The country is a good option to diversify your wealth and, in the process, get more favourable treaties than you would have in SA.

It is a known fact that over the last couple of years we’ve seen an outflux of SA capital and even a lot of professional and successful individuals moving abroad. I won’t bore you with the figures and my intention is not to sketch a dire mood of all the negative things in SA. If you look closely, there are also positive things in SA. It depends if you want to look at something as a problem or an opportunity. However, if you look over the waters, there are also a lot of exciting opportunities.

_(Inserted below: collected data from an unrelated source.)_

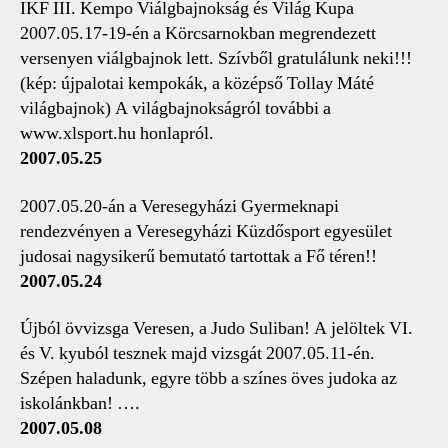
IKF III. Kempo Viálgbajnokság és Világ Kupa
2007.05.17-19-én a Körcsarnokban megrendezett
versenyen viálgbajnok lett. Szívből gratulálunk neki!!!
(kép: újpalotai kempokák, a középső Tollay Máté
világbajnok) A világbajnokságról további a
www.xlsport.hu honlapról.
2007.05.25
2007.05.20-án a Veresegyházi Gyermeknapi
rendezvényen a Veresegyházi Küzdősport egyesület
judosai nagysikerű bemutató tartottak a Fő téren!!
2007.05.24
Újból övvizsga Veresen, a Judo Suliban! A jelöltek VI.
és V. kyuból tesznek majd vizsgát 2007.05.11-én.
Szépen haladunk, egyre több a színes öves judoka az
iskolánkban! ….
2007.05.08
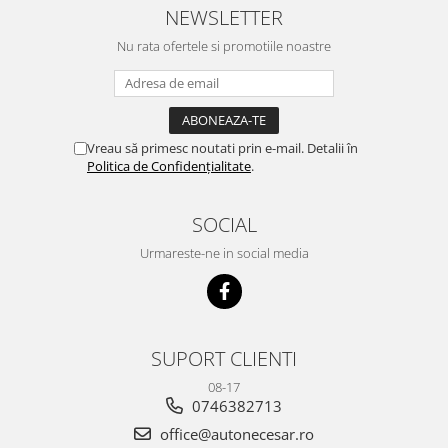
NEWSLETTER
Nu rata ofertele si promotiile noastre
Vreau să primesc noutati prin e-mail. Detalii în
Politica de Confidențialitate
.
SOCIAL
Urmareste-ne in social media
SUPORT CLIENTI
08-17
0746382713
office@autonecesar.ro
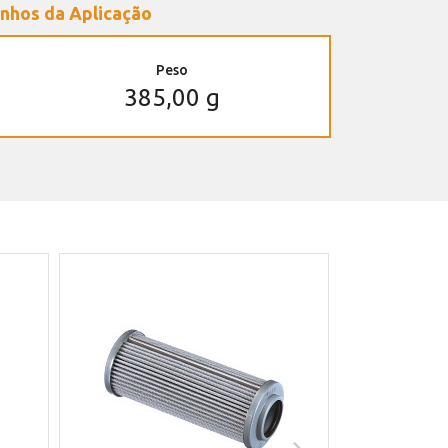
nhos da Aplicação
Peso
385,00 g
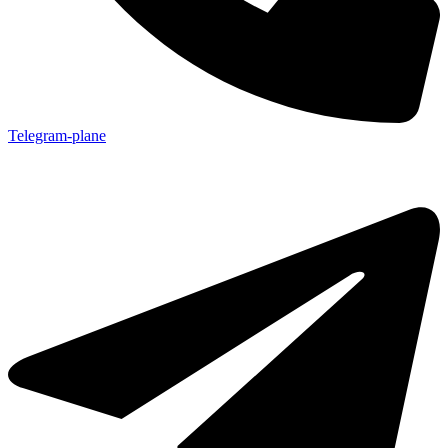
Telegram-plane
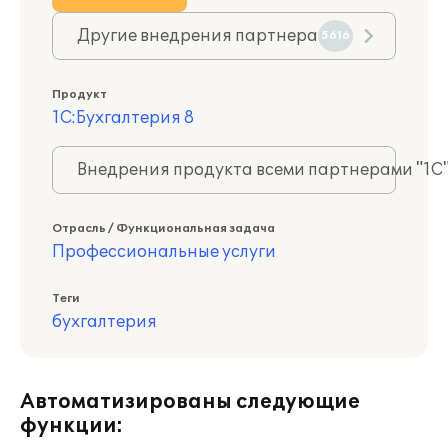
Другие внедрения партнера
5616
Продукт
1С:Бухгалтерия 8
Внедрения продукта всеми партнерами "1С
Отрасль / Функциональная задача
Профессиональные услуги
Теги
бухгалтерия
Автоматизированы следующие
функции:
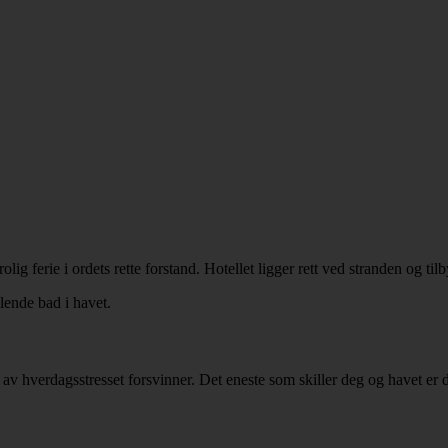
ferie i ordets rette forstand. Hotellet ligger rett ved stranden og tilbyr
lende bad i havet.
av hverdagsstresset forsvinner. Det eneste som skiller deg og havet er d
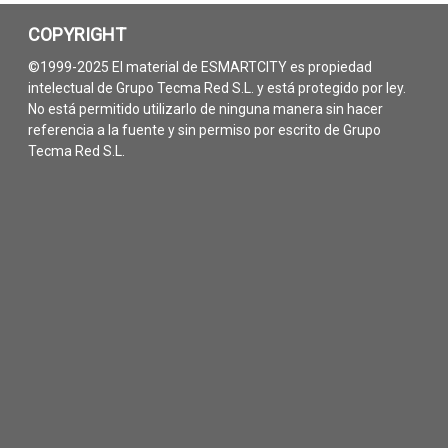
COPYRIGHT
©1999-2025 El material de ESMARTCITY es propiedad
intelectual de Grupo Tecma Red S.L. y está protegido por ley.
No está permitido utilizarlo de ninguna manera sin hacer
referencia a la fuente y sin permiso por escrito de Grupo
Tecma Red S.L.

Back to deciding on the Mauritius option. Mauritius is not a scheme or a place where you can evade taxes that would or should have been paid in SA. It is merely an option to diversify your wealth and, in the process, get more favourable treaties than you would have in SA.

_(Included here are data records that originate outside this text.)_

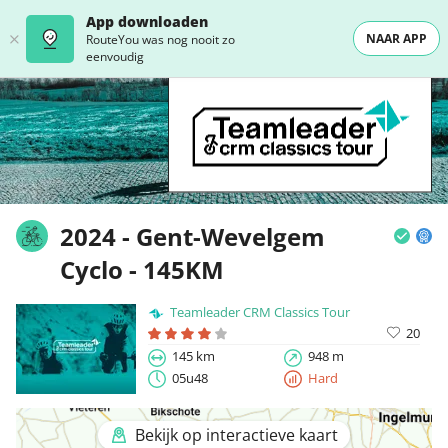
App downloaden
NAAR APP
RouteYou was nog nooit zo
eenvoudig
2024 - Gent-Wevelgem
Cyclo - 145KM
Teamleader CRM Classics Tour
20
145 km
948 m
05u48
Hard
Bekijk op interactieve kaart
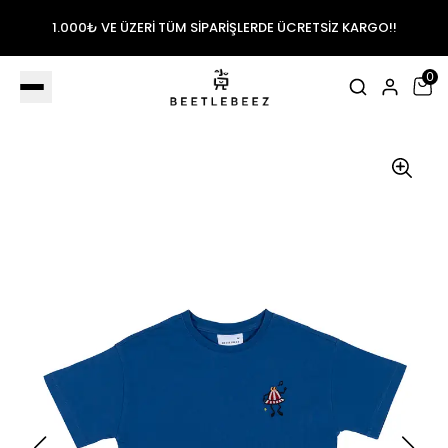
1.000₺ VE ÜZERİ TÜM SİPARİŞLERDE ÜCRETSİZ KARGO!!
0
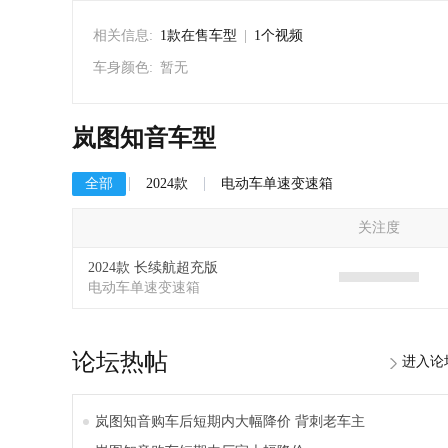
相关信息:
1款在售车型
|
1个视频
车身颜色:
暂无
岚图知音车型
全部
2024款
电动车单速变速箱
关注度
2024款 长续航超充版
电动车单速变速箱
论坛热帖
进入论
岚图知音购车后短期内大幅降价 背刺老车主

When to consider Mauritius then?

  • If you are generating an income outside of the borders of SA and running it through the SA Pty, then you can start considering setting up a GBC (Global Business Company) in Mauritius which is tax resident in Mauritius. There are certain costs involved in setting up this structure and usually, the funds that flow to that company should be used to expand your business outside of SA. Usually, these are companies or their subsidiaries that trade in the rest of Africa or globally.
  • There are a few ways to set up the shareholding and where it should be held. Maximum tax rate of 15% in the GBC. In certain instances, income tax can be as little as 3%, depending on the service you render. Dividends declared in Mauritius are not taxable.

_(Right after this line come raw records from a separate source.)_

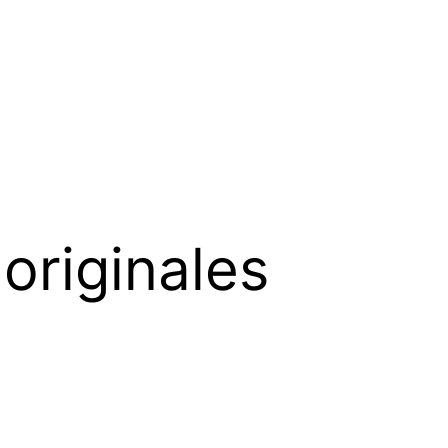
originales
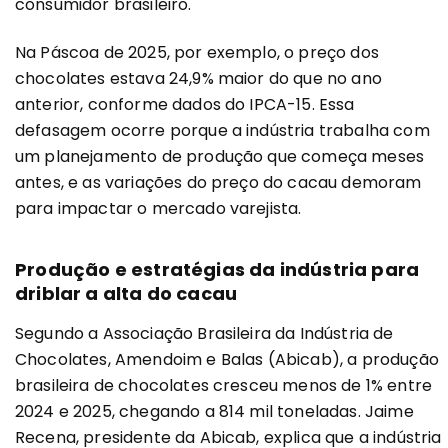
consumidor brasileiro.
Na Páscoa de 2025, por exemplo, o preço dos
chocolates estava 24,9% maior do que no ano
anterior, conforme dados do IPCA-15. Essa
defasagem ocorre porque a indústria trabalha com
um planejamento de produção que começa meses
antes, e as variações do preço do cacau demoram
para impactar o mercado varejista.
Produção e estratégias da indústria para
driblar a alta do cacau
Segundo a Associação Brasileira da Indústria de
Chocolates, Amendoim e Balas (Abicab), a produção
brasileira de chocolates cresceu menos de 1% entre
2024 e 2025, chegando a 814 mil toneladas. Jaime
Recena, presidente da Abicab, explica que a indústria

The list goes on with regards to the upside there is by having a GBC set up. The scope and detail on this are wide.

Having a trust in Mauritius

  • You can set up an offshore trust and invest anywhere in the world. This can range from offshore funds to artwork.
  • Buying property in Mauritius can also be done through your offshore trust.
  • Once a trust is set up, it can own companies and manage any family business or wealth.
  • A Mauritian trust is not subject to exchange control – this means you don’t have to apply to take foreign capital out of the country and worry about bringing it back.
  • If the trust has been settled by a non-resident settlor and has only non-resident beneficiaries, or the purpose of the trust is carried on outside of Mauritius, the trustee can elect to file a declaration of non-residence with the Mauritius Revenue Authority during an income year in order for the trust to be exempted from income tax in that respective year.
  • A trust is also a good way of creating offshore wealth for your family and generations to come. It can serve well if a family member would want to study abroad or plan on emigrating permanently. It makes distributing wealth to them easier in the long run.
  • Should you be looking to make offshore investments through the trust, I would recommend moving at least R5 million-R10 million over time into the trust to justify the management and set-up fees. Depending on the purpose of the trust, fees can range anywhere from $2 000 to $6 000 per annum.

Offshore life insurance

  • International life insurance can be beneficial in a few ways.
  • If structured correctly there will be no estate duty payable on the insurable amount.
  • You can use it for key person insurance or buy and sell agreements in your GBC.
  • It is an easy way to create wealth in your offshore structure.
  • In some instances, it can make sense to replace your rand life cover in SA with dollar/euro/pound cover and have it paid to your offshore trust.

There are also other ways to get residency in Mauritius by means of a retirement visa should you be over the age of 55, and the investment permit should you invest $ 375 000 or more.

First, decide if an offshore structure would fit in your framework before contemplating if you should go down that route. Do not complicate the structure, but most important of all, the structure should add value to your portfolio and must make sense.

By the way, Mauritius is a four-hour direct flight from OR Tambo which makes it convenient to travel between SA and Mauritius.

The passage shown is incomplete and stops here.